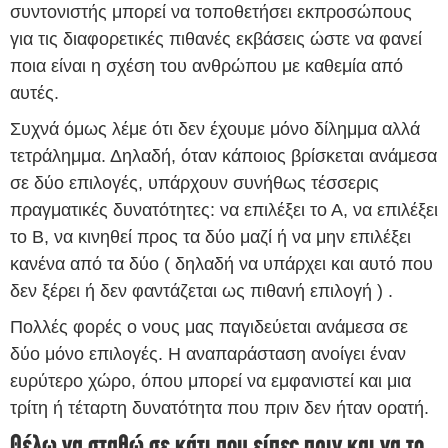
συντονιστής μπορεί να τοποθετήσει εκπροσώπους
για τις διαφορετικές πιθανές εκβάσεις ώστε να φανεί
ποια είναι η σχέση του ανθρώπου με καθεμία από
αυτές.
Συχνά όμως λέμε ότι δεν έχουμε μόνο δίλημμα αλλά
τετράλημμα. Δηλαδή, όταν κάποιος βρίσκεται ανάμεσα
σε δύο επιλογές, υπάρχουν συνήθως τέσσερις
πραγματικές δυνατότητες: να επιλέξει το Α, να επιλέξει
το Β, να κινηθεί προς τα δύο μαζί ή να μην επιλέξει
κανένα από τα δύο ( δηλαδή να υπάρχει και αυτό που
δεν ξέρει ή δεν φαντάζεται ως πιθανή επιλογή ) .
Πολλές φορές ο νους μας παγιδεύεται ανάμεσα σε
δύο μόνο επιλογές. Η αναπαράσταση ανοίγει έναν
ευρύτερο χώρο, όπου μπορεί να εμφανιστεί και μια
τρίτη ή τέταρτη δυνατότητα που πριν δεν ήταν ορατή.
Θέλω να σταθώ σε κάτι που είπες πριν και να το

What you are asked to do
All lines from the one containing "πραγματικές δυνατότητες: να" to the end of the data above are to be set down exactly; no others belong in the answer.

Result for this task
πραγματικές δυνατότητες: να επιλέξει το Α, να επιλέξει
το Β, να κινηθεί προς τα δύο μαζί ή να μην επιλέξει
κανένα από τα δύο ( δηλαδή να υπάρχει και αυτό που
δεν ξέρει ή δεν φαντάζεται ως πιθανή επιλογή ) .
Πολλές φορές ο νους μας παγιδεύεται ανάμεσα σε
δύο μόνο επιλογές. Η αναπαράσταση ανοίγει έναν
ευρύτερο χώρο, όπου μπορεί να εμφανιστεί και μια
τρίτη ή τέταρτη δυνατότητα που πριν δεν ήταν ορατή.
Θέλω να σταθώ σε κάτι που είπες πριν και να το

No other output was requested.